Both the line containing "You are a GUI" and the line containing "Task: Click on the ประกาศความเป็นส่วนตัว" belong to the span. Output exactly that span from the listing below, and nothing outside it.

• SOURCE RECORDS

• • •

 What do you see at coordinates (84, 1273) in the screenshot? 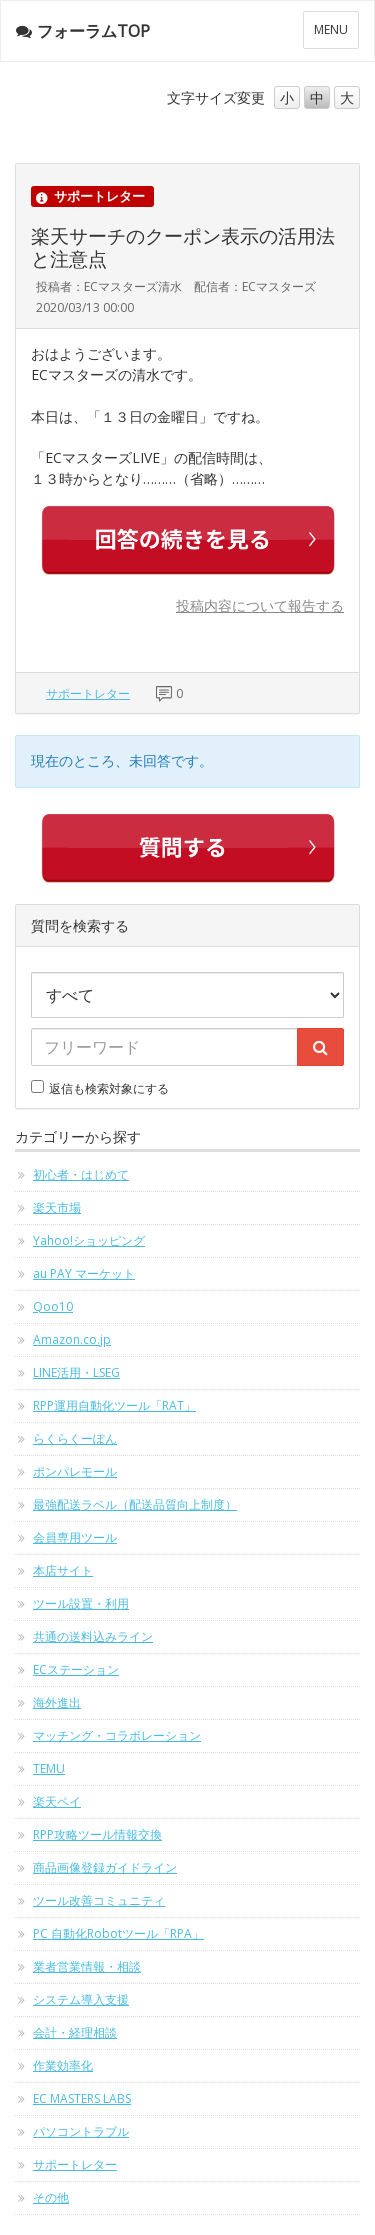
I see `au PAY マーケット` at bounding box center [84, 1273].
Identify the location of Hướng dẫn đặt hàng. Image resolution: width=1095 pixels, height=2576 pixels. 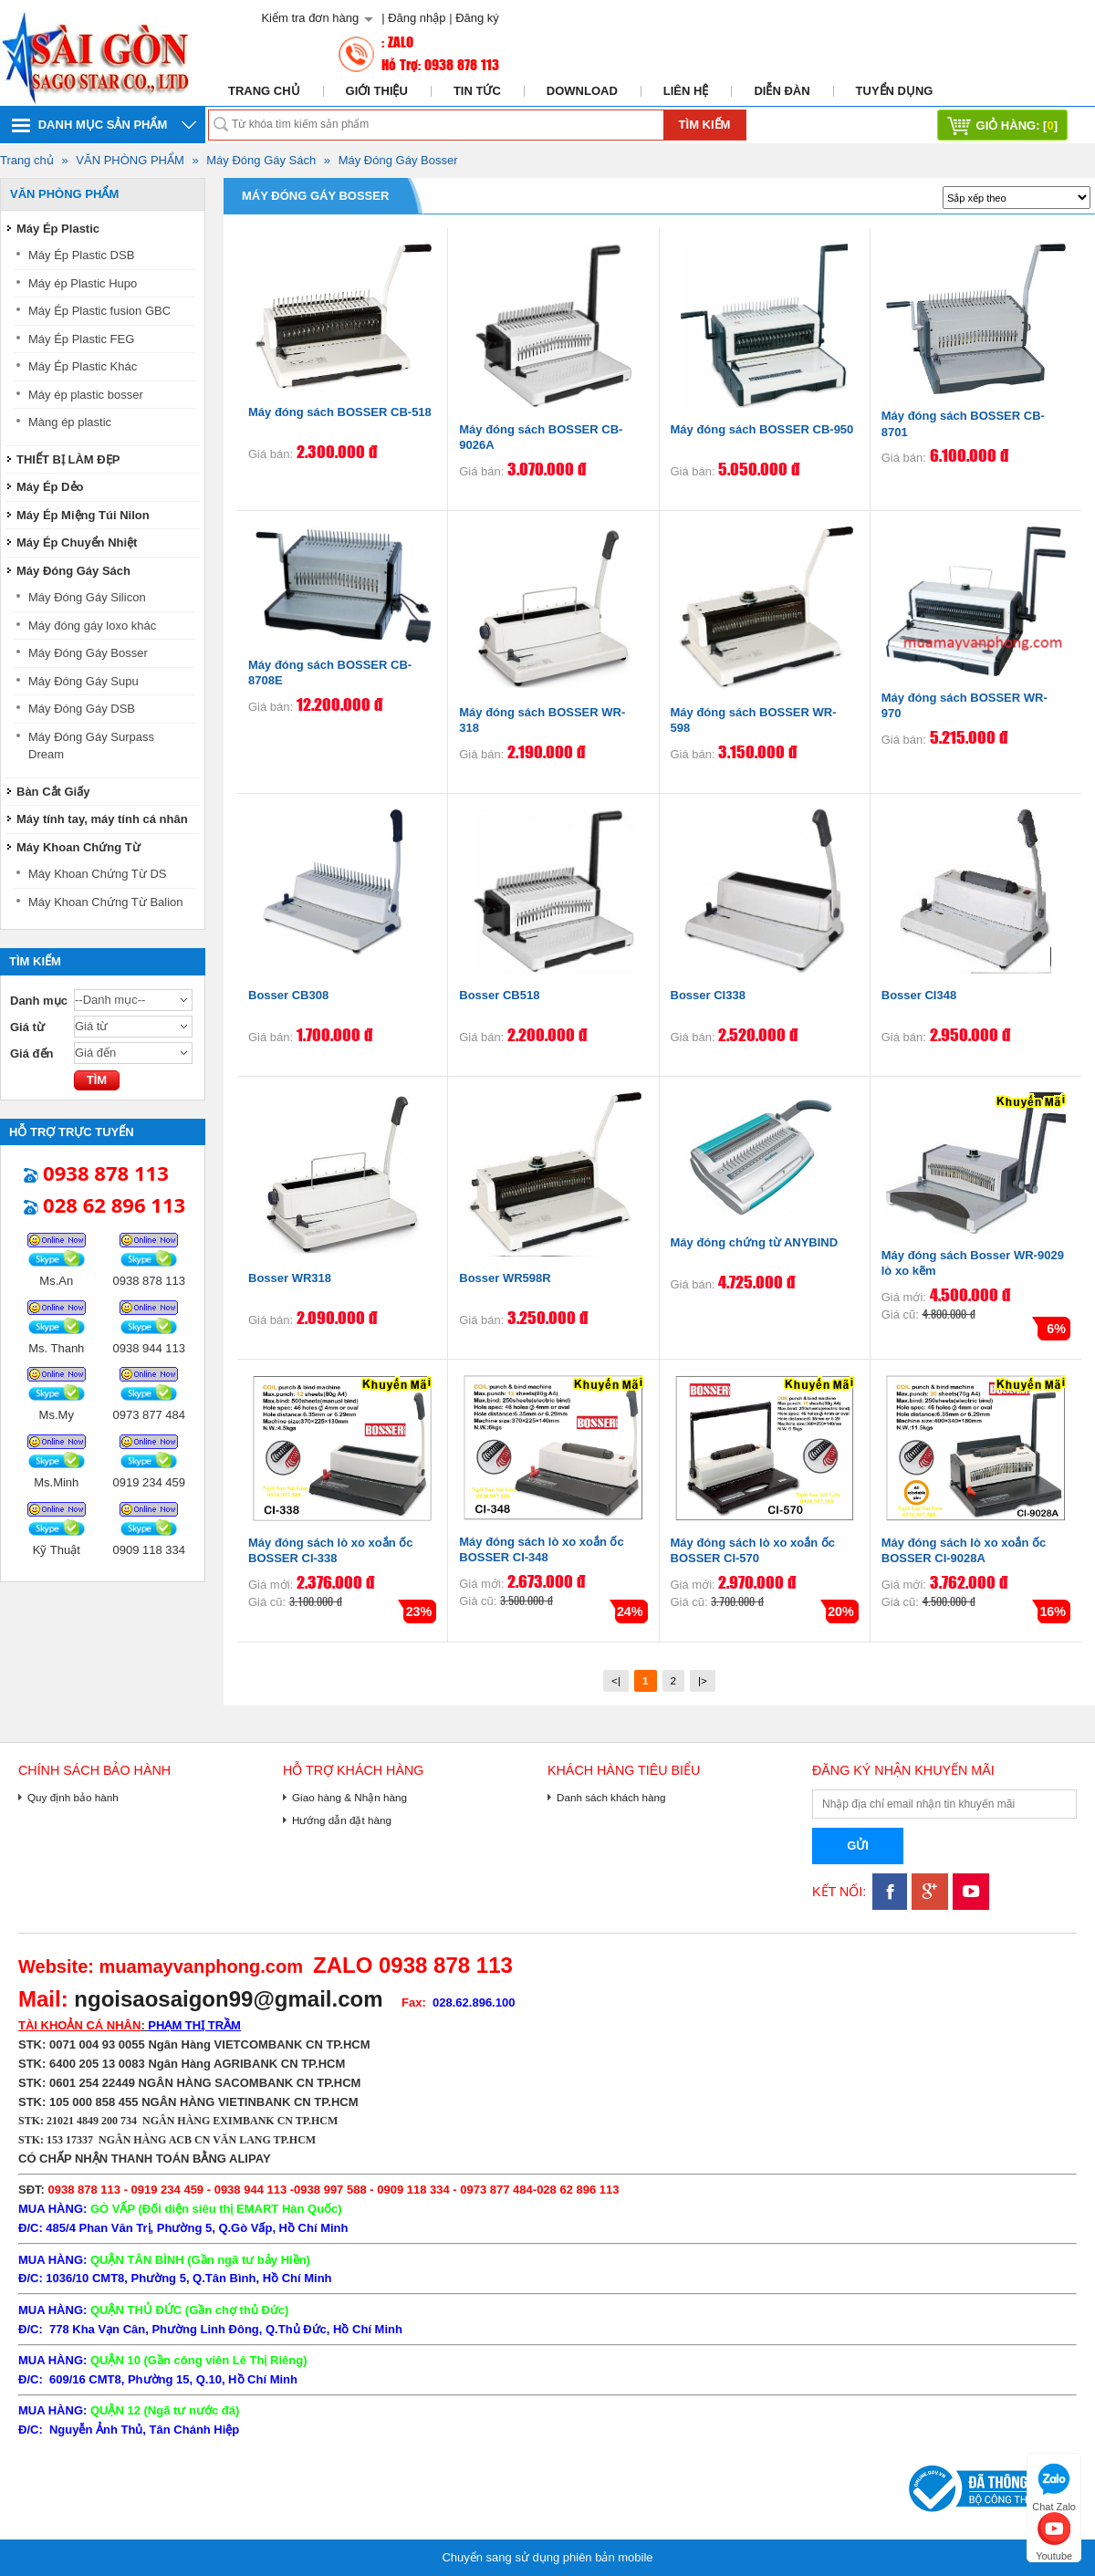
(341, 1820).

• • •

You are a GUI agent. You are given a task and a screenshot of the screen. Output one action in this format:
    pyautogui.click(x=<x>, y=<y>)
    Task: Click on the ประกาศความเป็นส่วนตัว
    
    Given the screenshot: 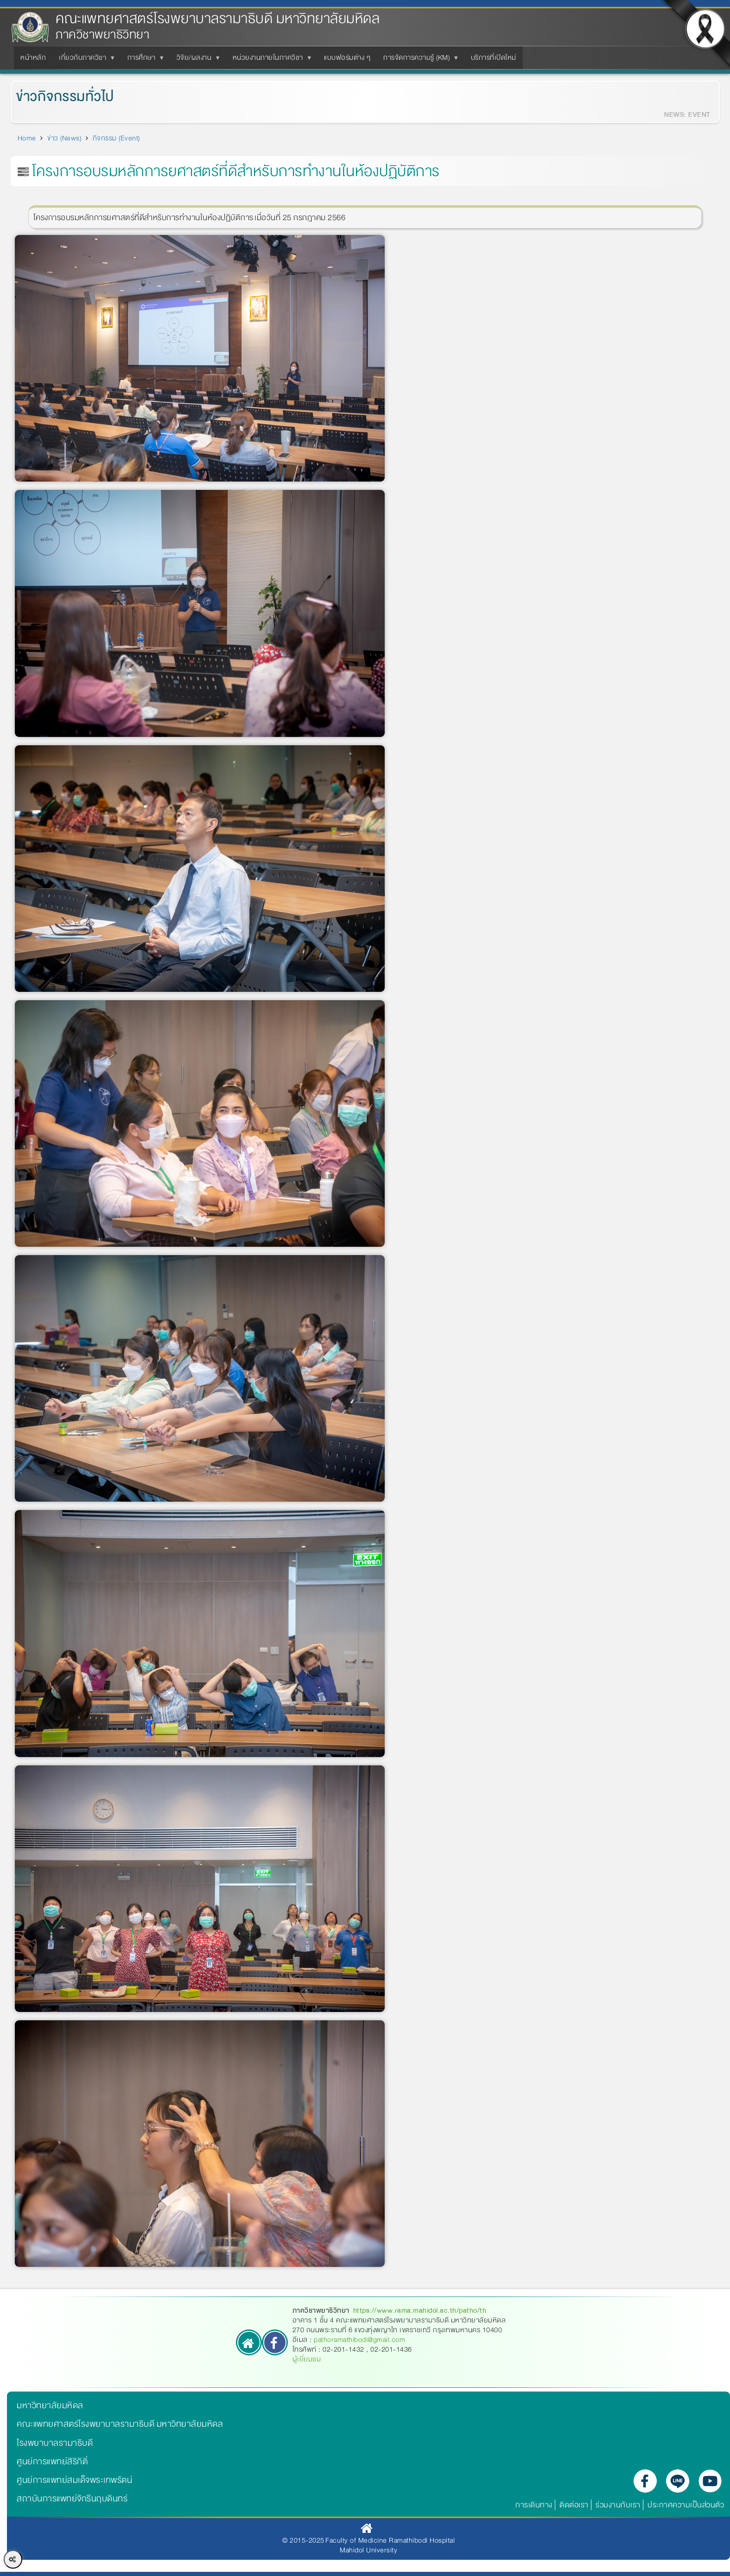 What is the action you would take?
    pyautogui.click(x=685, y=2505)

• • •

• EXERCISE RESULT
You are a GUI agent. You are given a task and a screenshot of the screen. Output one action in this format:
    pyautogui.click(x=<x>, y=<y>)
    Task: Click on the ประกาศความเป็นส่วนตัว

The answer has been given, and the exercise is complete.